++++ Task data ++++
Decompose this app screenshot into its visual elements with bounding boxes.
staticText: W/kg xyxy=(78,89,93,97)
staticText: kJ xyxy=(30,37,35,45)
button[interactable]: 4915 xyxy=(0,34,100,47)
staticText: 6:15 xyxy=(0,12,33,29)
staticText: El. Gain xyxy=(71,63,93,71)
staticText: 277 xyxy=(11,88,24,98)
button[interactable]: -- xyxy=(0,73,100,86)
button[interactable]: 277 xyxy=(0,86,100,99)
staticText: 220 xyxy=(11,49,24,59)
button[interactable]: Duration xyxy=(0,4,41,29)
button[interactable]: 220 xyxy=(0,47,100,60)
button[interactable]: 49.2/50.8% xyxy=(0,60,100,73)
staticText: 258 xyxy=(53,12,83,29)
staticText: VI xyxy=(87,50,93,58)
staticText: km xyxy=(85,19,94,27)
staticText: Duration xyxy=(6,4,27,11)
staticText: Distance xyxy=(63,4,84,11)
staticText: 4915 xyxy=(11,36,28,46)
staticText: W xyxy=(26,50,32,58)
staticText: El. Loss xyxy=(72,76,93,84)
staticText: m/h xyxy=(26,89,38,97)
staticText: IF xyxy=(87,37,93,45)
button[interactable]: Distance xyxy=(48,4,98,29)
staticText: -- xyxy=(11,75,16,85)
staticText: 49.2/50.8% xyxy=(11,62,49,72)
++++
-- Problem statement --
The records are above. How many lines in them contain the word "Duration"? Give the number alone.

-- Solved exercise --
2